● **What is being asked**: Please work out how many lines in the data below hold the word "individual", and state only the number.

Data section start

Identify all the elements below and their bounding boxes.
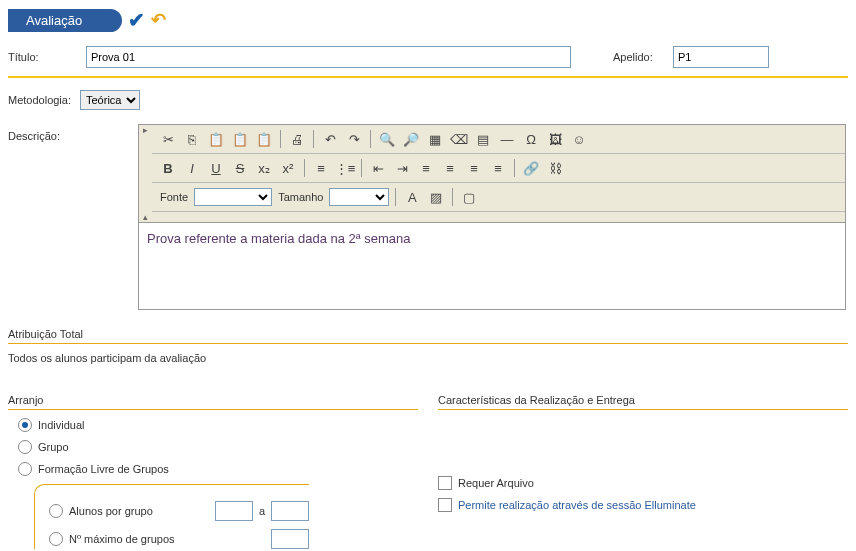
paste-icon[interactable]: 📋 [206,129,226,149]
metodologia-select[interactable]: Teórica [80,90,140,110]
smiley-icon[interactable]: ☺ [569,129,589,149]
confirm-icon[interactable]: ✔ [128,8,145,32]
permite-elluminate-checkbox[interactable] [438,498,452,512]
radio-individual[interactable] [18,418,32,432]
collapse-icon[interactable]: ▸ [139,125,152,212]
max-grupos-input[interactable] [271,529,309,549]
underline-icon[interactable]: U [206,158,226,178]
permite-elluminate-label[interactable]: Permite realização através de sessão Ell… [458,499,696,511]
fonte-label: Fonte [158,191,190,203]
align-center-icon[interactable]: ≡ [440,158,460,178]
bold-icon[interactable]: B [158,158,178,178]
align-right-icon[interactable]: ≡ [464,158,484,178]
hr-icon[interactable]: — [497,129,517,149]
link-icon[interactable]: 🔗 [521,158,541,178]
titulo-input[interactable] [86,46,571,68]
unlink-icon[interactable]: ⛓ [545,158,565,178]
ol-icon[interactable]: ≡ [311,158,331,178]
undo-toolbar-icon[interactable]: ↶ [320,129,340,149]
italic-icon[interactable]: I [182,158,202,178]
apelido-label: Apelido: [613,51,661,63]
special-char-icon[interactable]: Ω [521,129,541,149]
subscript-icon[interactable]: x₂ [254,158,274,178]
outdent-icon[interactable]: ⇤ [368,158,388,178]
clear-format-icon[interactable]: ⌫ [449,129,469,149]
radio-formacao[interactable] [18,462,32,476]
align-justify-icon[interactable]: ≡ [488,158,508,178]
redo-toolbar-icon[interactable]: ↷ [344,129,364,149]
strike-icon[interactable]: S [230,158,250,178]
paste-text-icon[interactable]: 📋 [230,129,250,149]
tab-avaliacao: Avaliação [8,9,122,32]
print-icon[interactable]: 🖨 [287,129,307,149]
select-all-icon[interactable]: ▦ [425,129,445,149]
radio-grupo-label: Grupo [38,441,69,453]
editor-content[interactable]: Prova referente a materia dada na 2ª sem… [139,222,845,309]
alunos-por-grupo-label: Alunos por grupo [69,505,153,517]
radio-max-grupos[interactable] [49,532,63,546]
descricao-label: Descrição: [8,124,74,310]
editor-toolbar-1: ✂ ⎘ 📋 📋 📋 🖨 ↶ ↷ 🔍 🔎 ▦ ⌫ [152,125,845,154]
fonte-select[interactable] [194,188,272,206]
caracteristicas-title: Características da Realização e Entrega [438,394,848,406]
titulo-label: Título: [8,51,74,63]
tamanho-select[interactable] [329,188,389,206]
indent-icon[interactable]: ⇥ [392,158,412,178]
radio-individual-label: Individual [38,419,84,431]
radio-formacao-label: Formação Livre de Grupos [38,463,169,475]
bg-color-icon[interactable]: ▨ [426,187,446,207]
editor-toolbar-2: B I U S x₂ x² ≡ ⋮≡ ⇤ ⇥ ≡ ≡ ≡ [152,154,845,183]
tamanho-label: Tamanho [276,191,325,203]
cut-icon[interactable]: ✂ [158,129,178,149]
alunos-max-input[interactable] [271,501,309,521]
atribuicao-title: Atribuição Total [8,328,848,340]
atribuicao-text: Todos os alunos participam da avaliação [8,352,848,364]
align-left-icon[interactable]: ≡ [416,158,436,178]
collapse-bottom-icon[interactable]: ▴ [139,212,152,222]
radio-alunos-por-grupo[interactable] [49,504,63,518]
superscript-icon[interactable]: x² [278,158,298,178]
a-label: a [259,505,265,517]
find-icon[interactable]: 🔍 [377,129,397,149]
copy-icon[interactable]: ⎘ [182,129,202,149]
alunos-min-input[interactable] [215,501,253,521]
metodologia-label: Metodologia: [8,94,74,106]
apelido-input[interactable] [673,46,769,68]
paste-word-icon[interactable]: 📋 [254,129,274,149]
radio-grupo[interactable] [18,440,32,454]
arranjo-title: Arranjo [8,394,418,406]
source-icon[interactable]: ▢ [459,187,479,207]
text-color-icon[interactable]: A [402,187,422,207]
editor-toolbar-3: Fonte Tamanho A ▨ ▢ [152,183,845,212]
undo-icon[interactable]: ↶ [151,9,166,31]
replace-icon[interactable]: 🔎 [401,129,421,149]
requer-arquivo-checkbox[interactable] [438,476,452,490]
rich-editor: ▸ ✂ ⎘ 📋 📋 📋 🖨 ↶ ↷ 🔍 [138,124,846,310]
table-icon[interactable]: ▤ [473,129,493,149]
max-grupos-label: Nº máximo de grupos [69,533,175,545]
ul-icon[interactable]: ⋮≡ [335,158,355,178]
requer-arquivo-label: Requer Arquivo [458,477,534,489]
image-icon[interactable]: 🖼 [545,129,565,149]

Data section end

● **Your response**: 2